One of the times I was heckled one of the goth boys grabbed me and made out with me.

We hated the army recruiters. I’d walk up holding hands with one of the goth boys and we would flip through their brochures feigning STRONG interest in enlisting. It was hilarious.

We didn’t really have the internet just yet — BBS and dialup shell accounts, sure — but I was born a troll. One of the goths figured out that the admin password for the LanTastic software was “Football” and I started going into home directories and downloading test answers.

I deleted the principal’s resume and I kept her dot matrix printer busy from time to time printing out Marilyn Manson lyrics. I preferred to do it when she had left for the day and I could waste all of her paper.

  • One “Dr” (phd in some stupid shit like English) Jennifer Gottlieb, who is very enthusiastic about putting children in literal jail for dress code violations but refused to do anything about queer bashing or queers being beaten – very typical of the petty small minded tyrants who run the K12 to Prison Pipeline.
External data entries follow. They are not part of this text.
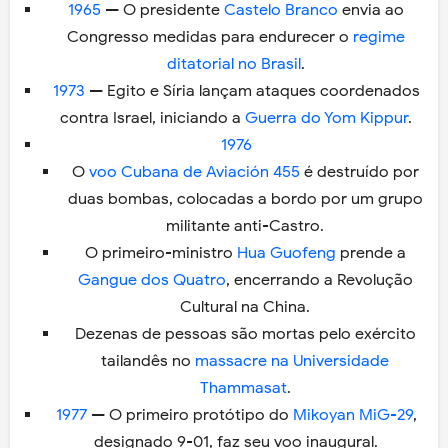
1965
— O presidente
Castelo Branco
envia ao
Congresso medidas para endurecer o
regime
ditatorial no Brasil
.
1973
— Egito e Síria lançam ataques coordenados
contra Israel, iniciando a
Guerra do Yom Kippur
.
1976
O
voo Cubana de Aviación 455
é destruído por
duas bombas, colocadas a bordo por um grupo
militante anti-Castro.
O primeiro-ministro
Hua Guofeng
prende a
Gangue dos Quatro
, encerrando a Revolução
Cultural na China.
Dezenas de pessoas são mortas pelo exército
tailandês no
massacre na Universidade
Thammasat
.
1977
— O primeiro protótipo do
Mikoyan MiG-29
,
designado 9-01, faz seu voo inaugural.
I got her into trouble with the state for fraud – she would simultaneously try to have me arrested or my license revoked because I had run away from home — while collecting $40,000+ a year and falsely claiming her school provided me special education for those two years. She had to pay it all back:

https://web.archive.org/web/20190201061210/https://dpi.wi.gov/sped/idea-complaint-decision-99-003

The one asshole who used to physically assault me and shove me into lockers and shit (no one would do anything about it) used to drive by and scream “Hey freak are you going to church?” at me when I walked to work or school.
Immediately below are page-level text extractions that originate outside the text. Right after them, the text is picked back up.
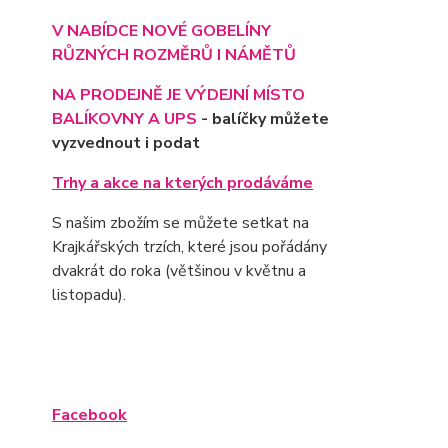
V NABÍDCE NOVÉ GOBELÍNY
RŮZNÝCH ROZMĚRŮ I NÁMĚTŮ
NA PRODEJNĚ JE VÝD
EJNÍ MÍSTO
BALÍKOVNY A UPS
- balíčky můžete
vyzvednout i podat
Trhy a akce na kterých prodáváme
S našim zbožím se můžete setkat na
Krajkářských trzích, které jsou pořádány
dvakrát do roka (většinou v květnu a
listopadu).
Facebook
He crashed into a tree drunk and died at 21.

Today I listened to an old favorite album and gave my first thought in decades to those long, hot, and sleepy afternoons sitting in the Tobacco City Museum listening to Melissa Etheridge and k.d. lang, waiting for the occasional visitor who I’d be forced to say something nice about Edgerton to.

If I could go back and give some advice to 15-year-old me, it would have been to throw away the tour guide script and make up my own until someone fired me:

“Welcome! So, they used to grow tobacco here but that was a hundred years ago. Now there’s just a Piggly Wiggly store and a bunch a racist shitheads. My favorite part of Edgerton is Highway 59 leading right the fuck out of it, you can see it out of this window on your left. Do you want me to show you some rusty old shit that people have found in barns and farm houses in the local area and donated to us? Some of it’s kind of neat. I guess.”

Melissa and k.d. were my main points of reference for being gay at the time, which everyone but me knew that I was by then. I would look at the cover of Melissa’s self-titled album and I knew right then and there that I wanted to dress just like a lesbian.

Our ignorant ass principal would look at my leather bracelets and my turquoise bandanna with a rainbow on the front of it and she’d say I couldn’t wear it because it was “gang related.” Like she’d know what that meant even if it blasted past the place in a drop top blasting Dre and [redacted].

The goths discouraged my desire to dress like a lesbian and steered me towards such edgy and original apparel as black mascara and dog collars and Nine Inch Nails T-shirts. I sighed at everyone saying “this is the real me, expressing who I am,” honestly I only dressed like that because I enjoyed that “dead inside” look in the principals eyes that told me how badly she was wishing that I would go home and put my old clothes back on.